There are some species, such as owls, that have exceptionally good hearing. For example, Barn Owls can locate prey by sound alone and this remarkable sensitivity and accuracy is achieved by having:

  • A facial disc (like a satellite dish), which funnel lots of sound to the eardrums.
    Try cupping your hands and placing them behind your own ears and notice the difference it makes.
  • Ear openings that are asymmetrical, i.e. one opening higher than the other, which means sounds appear louder in one ear than the other and helps to determine the distance and direction of the source of the sound.
    Try rotating your head slowly from side to side while listening to a distant sound to experience this effect.
  • Flight feathers that have soft edges to them, which allows the owl to fly silently, but also means they do not hear their own wing beats.
    Try flapping your hand near your own ear to hear what wing beats sound like and how they mask other sounds.

Structure of the Ear

Structure of the Avian Ear

Birds have a ruff of feathers, called ear coverts or auriculars, around the ear opening instead of external ears as in mammals. The ear opening is just below and behind the eyes. The auriculars funnel sounds toward the eardrum, which is a thin membrane stretching across the ear canal. A small bone, called the columella, is attached to the rear of the eardrum and transmits the vibrations through the middle ear to another membrane across an opening, called the oval window, in the cochlea.

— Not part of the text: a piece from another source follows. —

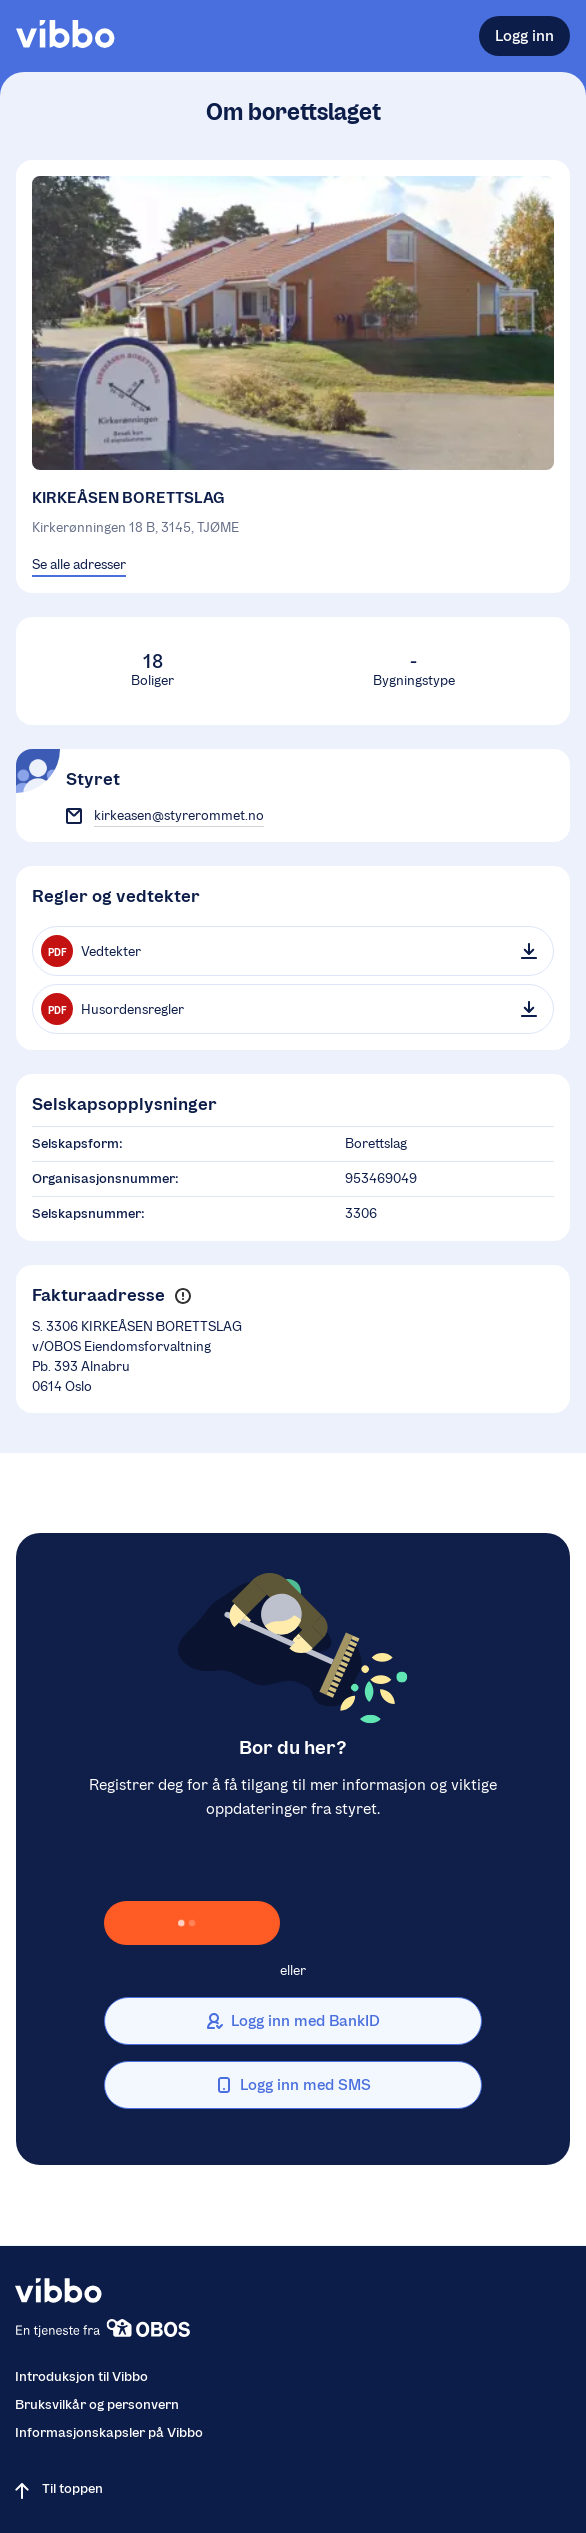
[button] (182, 1296)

The cochlea is the hearing organ and is a fluid-filled chamber with hair-like cells, or cilia. Movement in the fluid caused by the vibrations causes the cilia to move, like trees swaying in a breeze, and these in turn create nerve impulses that are then transmitted to the brain along the auditory nerve. The round window, another membrane covered opening, protects the cochlea by allowing the pressure waves in the fluid to dissipate through it.

The inner ear also comprises the semicircular canals, which regulate balance and orientation, as they do in humans. The canals are fluid-filled and have specialised sensory cells that convert movements of the head, for example, to nerve impulses that the brain can interpret as a position.